Multi-component oil–water two phase flow in quartz and kerogen nanopores: A molecular dynamics study

Abstract

Two-phase flow of oil and water frequently occurs within shale nanopores. Unique phenomena, like liquid–liquid slip at the oil–water interface, have been noted within the alkane-water system. However, in the case of realistic crude oil, the presence of highly polar components like asphaltene and toluene may introduce intricate migration behaviors near phase interfaces. Consequently, it is imperative to thoroughly explore the influence of these realistic crude oil components on flow behavior. This paper employs a comparative approach to examine the impact of polar components present in crude oil on two-phase nanoflow by molecular dynamic simulations. The investigation employs a mixed alkanes model (encompassing methane, propane, octane, and tetradecane) and a black oil model (comprising a range of alkanes, toluene, and asphaltene) to analyze the behavior of oil–water two-phase flow within quartz and kerogen nanopores, respectively.

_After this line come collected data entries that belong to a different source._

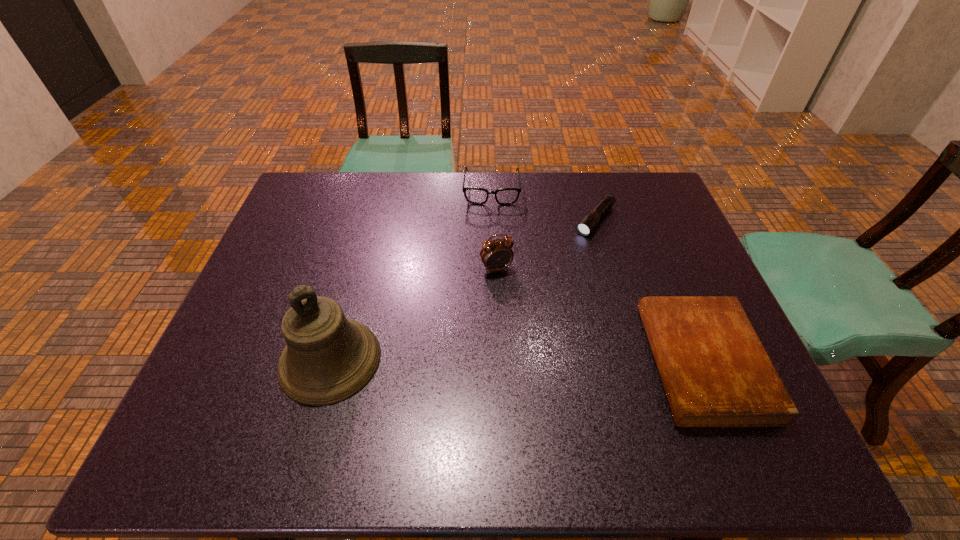 This screenshot has width=960, height=540. Identify the location of vacant space on the desktop that is between the bell and the Bible and is positioned at the lens end of the flashlight. (472, 361).

Where is `free space on the desktop that is between the leftmost object and the Bible and is positioned on the front-facing side of the spectacles`? The image size is (960, 540). free space on the desktop that is between the leftmost object and the Bible and is positioned on the front-facing side of the spectacles is located at coordinates (490, 361).

Locate an element on the screen. The height and width of the screenshot is (540, 960). vacant spot on the desktop that is between the tallest object and the Bible and is positioned on the face of the second tallest object is located at coordinates (546, 362). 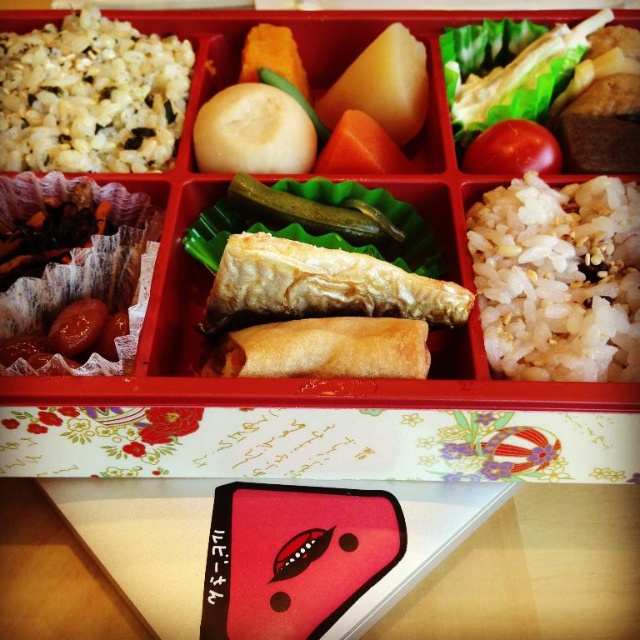 Between point (595, 337) and point (340, 116), which one is positioned behind?

Point (340, 116)

Looking at this image, who is taller, semi-translucent white rice at bottom right or red smooth tomato at center?

Standing taller between the two is semi-translucent white rice at bottom right.

Measure the distance between semi-translucent white rice at bottom right and camera.

86.07 centimeters

You are a GUI agent. You are given a task and a screenshot of the screen. Output one action in this format:
    pyautogui.click(x=<x>, y=<y>)
    Task: Click on the semi-translucent white rice at bottom right
    This screenshot has height=640, width=640.
    Given the screenshot: What is the action you would take?
    pyautogui.click(x=557, y=278)

Between matte red lunch box at center and red matte tomato at upper right, which one is positioned lower?

matte red lunch box at center is below.

Where is `matte red lunch box at center`? The width and height of the screenshot is (640, 640). matte red lunch box at center is located at coordinates (298, 381).

Where is `matte red lunch box at center`? This screenshot has width=640, height=640. matte red lunch box at center is located at coordinates (298, 381).

Where is `red matte tomato at upper right`? This screenshot has height=640, width=640. red matte tomato at upper right is located at coordinates (513, 148).

What do you see at coordinates (513, 148) in the screenshot? The image size is (640, 640). I see `red matte tomato at upper right` at bounding box center [513, 148].

Who is more distant from viewer, (512, 141) or (381, 164)?

The point (381, 164) is behind.

Where is `red matte tomato at upper right`? This screenshot has width=640, height=640. red matte tomato at upper right is located at coordinates (513, 148). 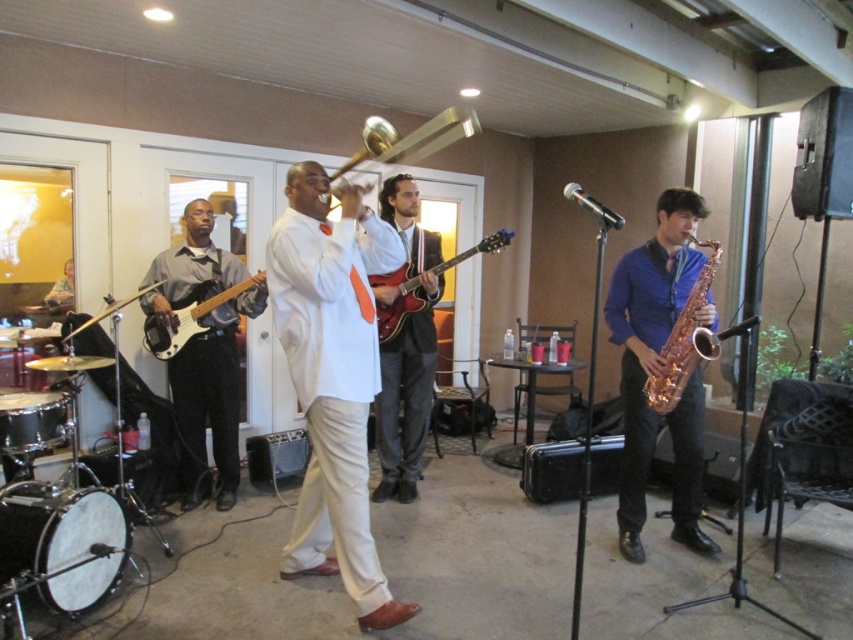 You are a stagehand needing to place a 1.2 meter long equipment cart between the white satin suit at center and the matte black bass guitar at left. Can the cart fit there?

The distance between the white satin suit at center and the matte black bass guitar at left is 1.11 meters, which is shorter than the cart length of 1.2 meters. The cart cannot fit there.

From the picture: You are a stagehand setting up for a live performance. You need to place a new amplifier that is 1.2 meters wide between the rose gold saxophone at right and the matte black bass guitar at left. Based on the space between them, will the amplifier fit?

The rose gold saxophone at right has a smaller size compared to matte black bass guitar at left, but the description does not provide information about the distance between them. Therefore, it is unclear if the amplifier will fit. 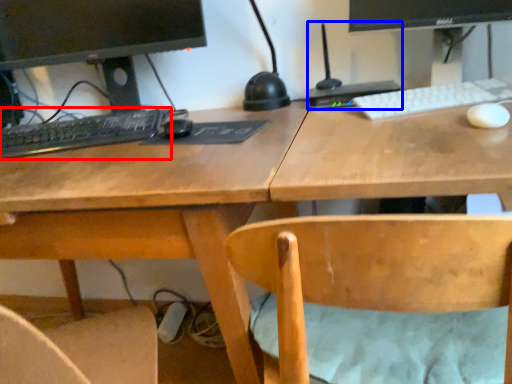 Question: Among these objects, which one is farthest to the camera, computer keyboard (highlighted by a red box) or computer (highlighted by a blue box)?

Choices:
 (A) computer keyboard
 (B) computer

Answer: (B) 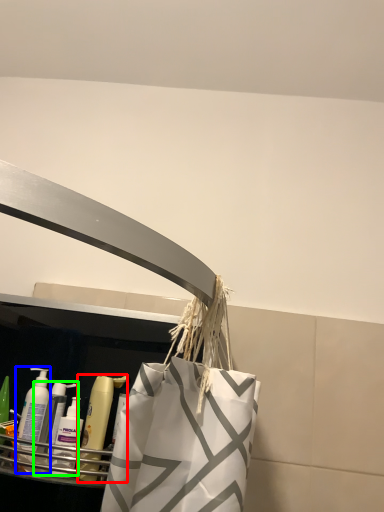 Question: Which object is positioned farthest from mouthwash (highlighted by a red box)? Select from cleaning product (highlighted by a blue box) and cleaning product (highlighted by a green box).

Choices:
 (A) cleaning product
 (B) cleaning product

Answer: (A) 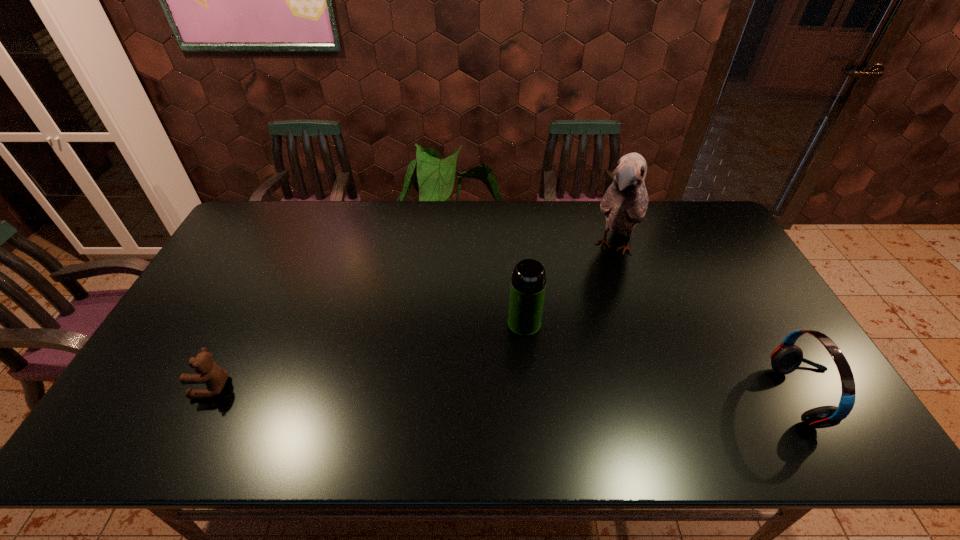 This screenshot has height=540, width=960. I want to click on the shortest object, so click(x=207, y=371).

This screenshot has width=960, height=540. What are the coordinates of `the leftmost object` in the screenshot? It's located at (x=207, y=371).

The image size is (960, 540). What are the coordinates of `headset` in the screenshot? It's located at (785, 359).

Locate an element on the screen. the rightmost object is located at coordinates (785, 359).

At what (x,y) coordinates should I click in order to perform the action: click on the tallest object. Please return your answer as a coordinate pair (x, y). Looking at the image, I should click on (625, 202).

Where is `the third object from left to right`? The width and height of the screenshot is (960, 540). the third object from left to right is located at coordinates (625, 202).

You are a GUI agent. You are given a task and a screenshot of the screen. Output one action in this format:
    pyautogui.click(x=<x>, y=<y>)
    Task: Click on the thermos bottle
    The image size is (960, 540).
    Given the screenshot: What is the action you would take?
    pyautogui.click(x=528, y=283)

This screenshot has height=540, width=960. In order to click on the third nearest object in this screenshot , I will do `click(528, 283)`.

You are a GUI agent. You are given a task and a screenshot of the screen. Output one action in this format:
    pyautogui.click(x=<x>, y=<y>)
    Task: Click on the free spot located 0.150m on the face of the shortest object
    The image size is (960, 540).
    Given the screenshot: What is the action you would take?
    pyautogui.click(x=136, y=387)

What are the coordinates of `vacant area situated on the face of the shortest object` in the screenshot? It's located at [136, 387].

Four water adsorption layers near the quartz with an individual thickness of 0.23 nm and three alkane adsorption layers near the kerogen surface with an individual thickness of 0.45 nm were observed. Near the oil–water interface region, it indicated that toluene and asphaltene tend to accumulate, leading to a reduction of alkane aggregation in that region. Such aggregation of toluene and asphaltene imparts an interfacial viscosity increase of 2.67 to 3.47 times, substantially diminishing the enhancement of liquid–liquid slip. Based Hagen-Poiseuille equation, we proposed a simplified mathematical model in which the liquid–liquid slip was neglected and the oil–water interface region was omitted. Compared with the results from molecular dynamic simulations, such a simplified model is validated and effective for the description of oil–water two-phase nanoflows containing toluene and asphaltene, and ensures that the relative error of flow rate remains below 0.5 %. This study provides valuable insights into the two-phase flow of oil–water in nanopores, particularly measuring the effect of liquid–liquid slip under the different crude oil components conditions.